The task = The entries below are to be repeated exactly, with the pictures left out.

[Saved entries]
· · ·

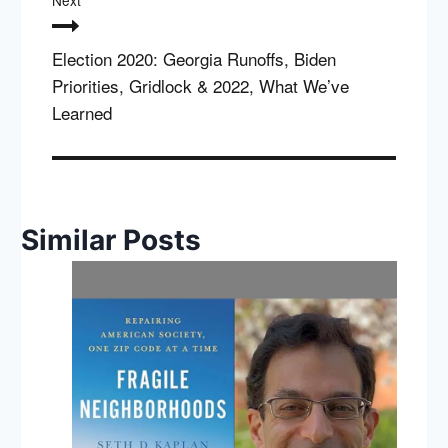
Next
Election 2020: Georgia Runoffs, Biden
Priorities, Gridlock & 2022, What We’ve
Learned
Similar Posts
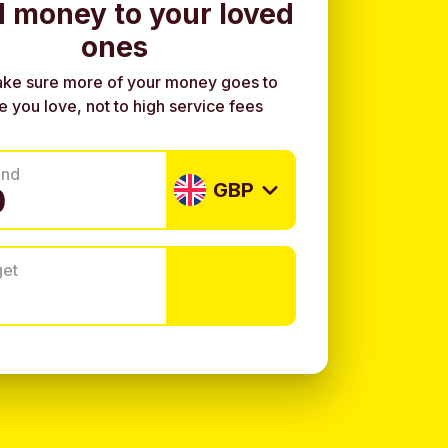
 money to your loved
ones
ke sure more of your money goes to
e you love, not to high service fees
end
GBP
get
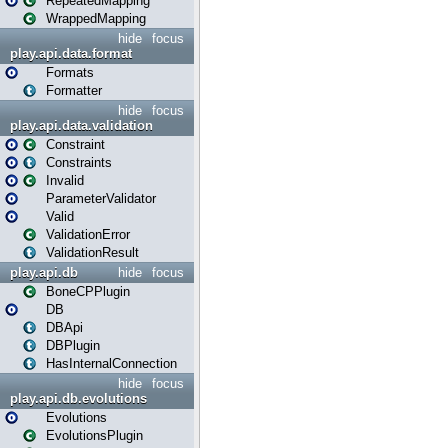
RepeatedMapping
WrappedMapping
hide
focus
play.api.data.format
Formats
Formatter
hide
focus
play.api.data.validation
Constraint
Constraints
Invalid
ParameterValidator
Valid
ValidationError
ValidationResult
play.api.db
hide
focus
BoneCPPlugin
DB
DBApi
DBPlugin
HasInternalConnection
hide
focus
play.api.db.evolutions
Evolutions
EvolutionsPlugin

· · ·

Your response =
Next
Election 2020: Georgia Runoffs, Biden
Priorities, Gridlock & 2022, What We’ve
Learned
Similar Posts
 money to your loved
ones
ke sure more of your money goes to
e you love, not to high service fees
end
GBP
get
RepeatedMapping
WrappedMapping
hide
focus
play.api.data.format
Formats
Formatter
hide
focus
play.api.data.validation
Constraint
Constraints
Invalid
ParameterValidator
Valid
ValidationError
ValidationResult
play.api.db
hide
focus
BoneCPPlugin
DB
DBApi
DBPlugin
HasInternalConnection
hide
focus
play.api.db.evolutions
Evolutions
EvolutionsPlugin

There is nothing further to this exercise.